REQUIRED ACTION | Report all lines of the records that contain "each".

- Opening Delimiter -

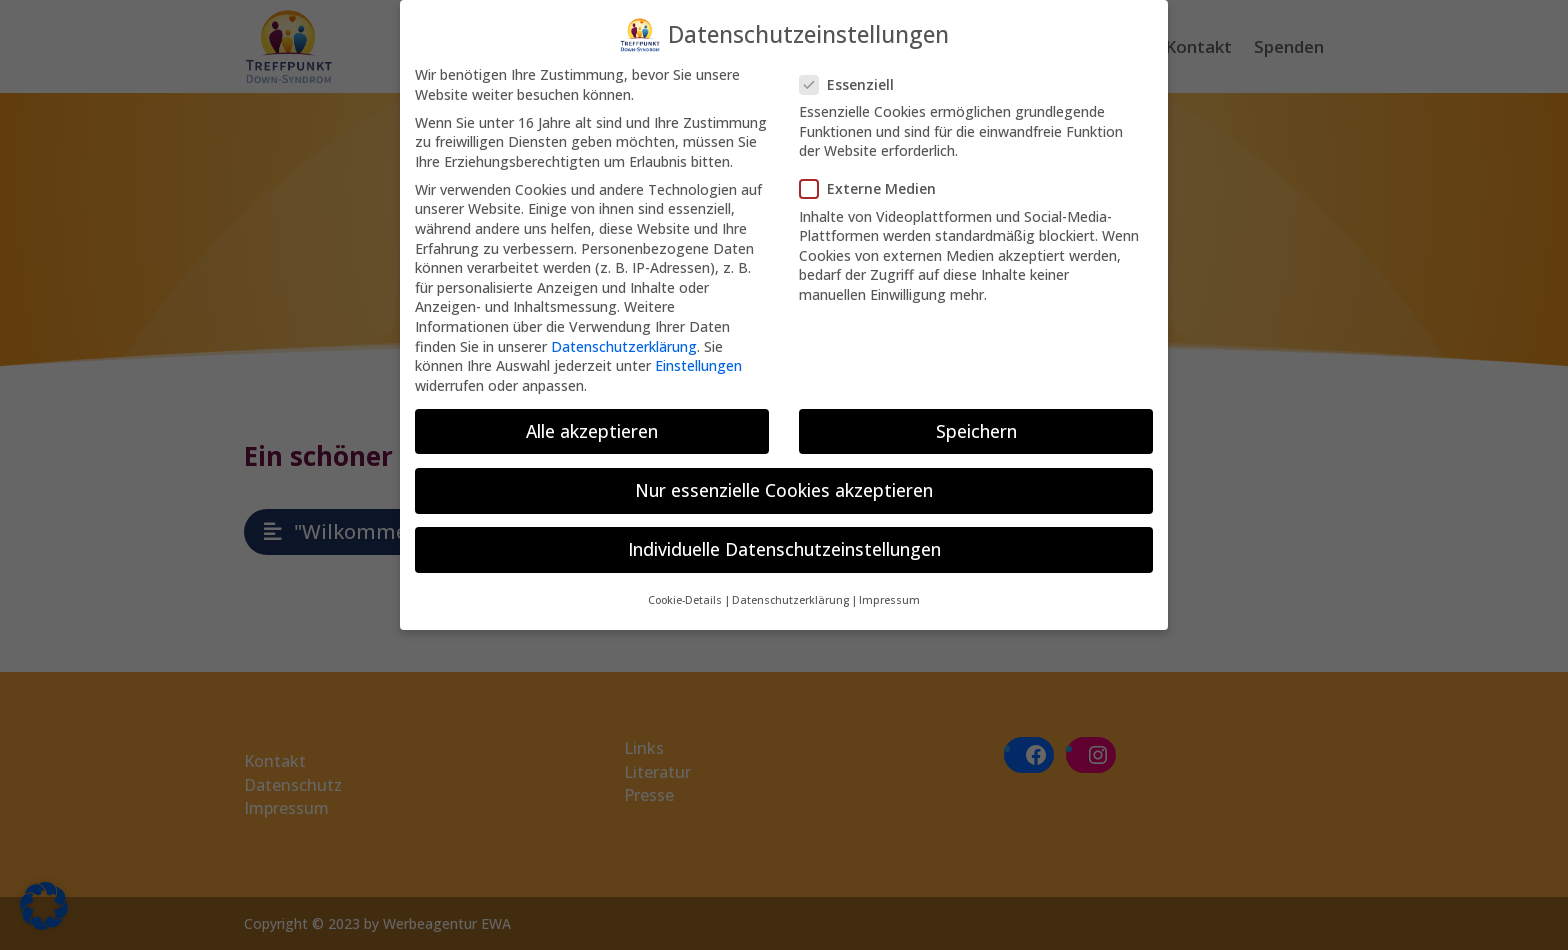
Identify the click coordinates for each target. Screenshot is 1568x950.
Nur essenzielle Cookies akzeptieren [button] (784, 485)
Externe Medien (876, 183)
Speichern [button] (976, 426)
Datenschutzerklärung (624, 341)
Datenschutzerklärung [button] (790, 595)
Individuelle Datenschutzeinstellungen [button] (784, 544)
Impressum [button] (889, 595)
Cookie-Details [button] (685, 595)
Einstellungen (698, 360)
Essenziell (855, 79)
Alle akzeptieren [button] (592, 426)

- Closing Delimiter -
- Opening Delimiter -

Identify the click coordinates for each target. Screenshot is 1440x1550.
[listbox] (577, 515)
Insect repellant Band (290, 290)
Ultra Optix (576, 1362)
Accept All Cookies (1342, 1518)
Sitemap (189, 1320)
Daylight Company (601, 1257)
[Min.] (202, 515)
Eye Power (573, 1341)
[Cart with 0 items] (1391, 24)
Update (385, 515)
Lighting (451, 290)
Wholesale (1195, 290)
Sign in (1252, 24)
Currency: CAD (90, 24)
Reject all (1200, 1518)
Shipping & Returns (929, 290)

- Closing Delimiter -
- Opening Delimiter -

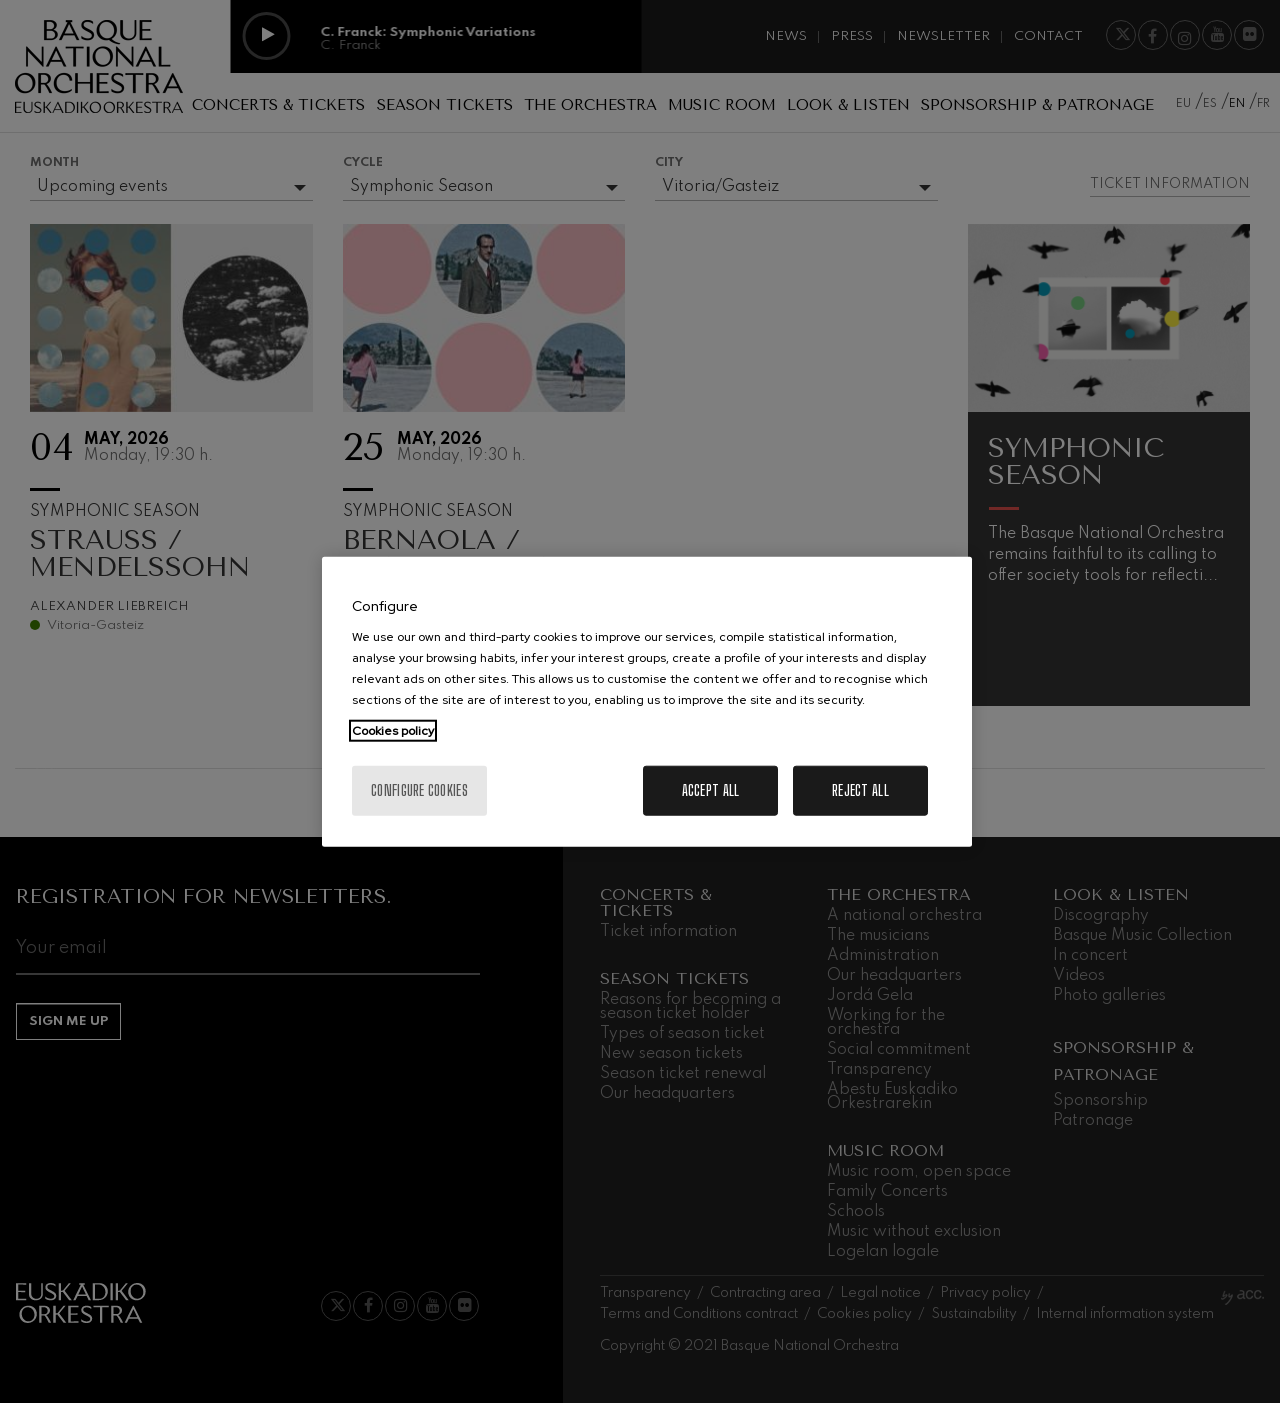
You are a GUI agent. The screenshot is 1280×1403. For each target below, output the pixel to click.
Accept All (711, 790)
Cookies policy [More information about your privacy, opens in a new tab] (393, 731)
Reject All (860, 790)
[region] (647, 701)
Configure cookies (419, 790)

- Closing Delimiter -

EXERCISE OUTPUT |
Identify the click coordinates for each target. Screenshot is 1568x950.
Identify the click coordinates for each target. Screenshot is 1440x1550.
You are a GUI agent. The screenshot is 1280×1403. For each target below, output the pixel to click.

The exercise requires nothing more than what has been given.